陈解道:“朕有九个儿子呀,现在个个都长大了,再加上朕的身体一天不如一天,大病没有,小病却是三天两头的,怕什么时候大病一场,就起不来了。”
“呸,呸,呸。”陈炎平有些恼,道:“正月刚过,说点吉利话不行吗?你可是天子,玉皇大帝在上头盯着你呢。”

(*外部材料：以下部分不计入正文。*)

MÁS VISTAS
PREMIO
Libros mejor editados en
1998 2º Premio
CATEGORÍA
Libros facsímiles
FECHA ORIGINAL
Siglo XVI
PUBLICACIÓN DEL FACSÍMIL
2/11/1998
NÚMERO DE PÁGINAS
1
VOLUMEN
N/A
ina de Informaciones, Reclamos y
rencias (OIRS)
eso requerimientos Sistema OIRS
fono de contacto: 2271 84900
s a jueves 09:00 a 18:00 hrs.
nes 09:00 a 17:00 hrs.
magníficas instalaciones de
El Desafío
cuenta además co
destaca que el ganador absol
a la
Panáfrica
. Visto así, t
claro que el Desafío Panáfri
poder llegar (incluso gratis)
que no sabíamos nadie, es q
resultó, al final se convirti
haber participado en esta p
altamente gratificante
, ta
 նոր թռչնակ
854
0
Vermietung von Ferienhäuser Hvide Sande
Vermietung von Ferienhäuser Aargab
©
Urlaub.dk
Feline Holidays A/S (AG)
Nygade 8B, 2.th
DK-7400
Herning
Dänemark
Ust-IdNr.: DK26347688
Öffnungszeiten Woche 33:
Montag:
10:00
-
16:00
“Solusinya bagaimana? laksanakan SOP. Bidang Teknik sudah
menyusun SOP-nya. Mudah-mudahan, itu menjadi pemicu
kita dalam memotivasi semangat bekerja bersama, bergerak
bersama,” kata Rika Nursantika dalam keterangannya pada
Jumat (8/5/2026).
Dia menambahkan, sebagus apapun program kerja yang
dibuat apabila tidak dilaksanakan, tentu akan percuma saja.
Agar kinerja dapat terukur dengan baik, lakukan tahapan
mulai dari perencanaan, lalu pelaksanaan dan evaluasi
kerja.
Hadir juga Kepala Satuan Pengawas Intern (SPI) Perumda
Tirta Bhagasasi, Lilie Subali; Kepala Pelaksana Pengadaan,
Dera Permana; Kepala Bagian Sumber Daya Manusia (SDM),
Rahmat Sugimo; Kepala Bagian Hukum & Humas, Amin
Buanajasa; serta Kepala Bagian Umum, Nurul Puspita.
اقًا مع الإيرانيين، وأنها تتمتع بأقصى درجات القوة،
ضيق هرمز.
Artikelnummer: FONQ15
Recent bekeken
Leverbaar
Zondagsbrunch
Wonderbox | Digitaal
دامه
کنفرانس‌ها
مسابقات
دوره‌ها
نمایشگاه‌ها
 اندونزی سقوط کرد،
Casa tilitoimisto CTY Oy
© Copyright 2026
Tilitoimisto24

陈解乐了起来,拉动了肺,咳了两声,笑道:“玉皇大帝姓张,朕姓陈,他没那功夫天天盯着朕。唉,朕九个儿子里面,就属你最有孝心了,你的孝心一不在嘴上,二不在腿上。”
陈炎平一摆手,道:“行了,别往高了捧,受不住,越听越让儿臣心惊,说吧,有什么事想让儿臣办的。”
陈解笑道:“刚刚不是说了么?没事要你办,就是想问你一件事。”
陈炎平道:“问我?立储呀?”
陈解道:“是呀,你怎么看?”
陈炎平有些恼怒道:“我也是你儿子,你拿这事问我?不合适吧。再说了,我才十六岁。你应该问曹相去,曹相刚刚怎么说?”
陈解道:“朕没问他,就只想问你,你别打岔,朕是很严肃的在问你话呢。”
陈炎平道:“二哥呀,还能是谁。二哥是曹相的学生,曹相不好意思说而已。立储这是您的家事,您爱立谁,谁也管不着不是吗?”
陈解道:“天子无私事呀。立你二哥朕也想过,要是天下一统,立他倒是没错,只是现在群雄割据,你二哥什么脾气你又不是不知道,太软了。”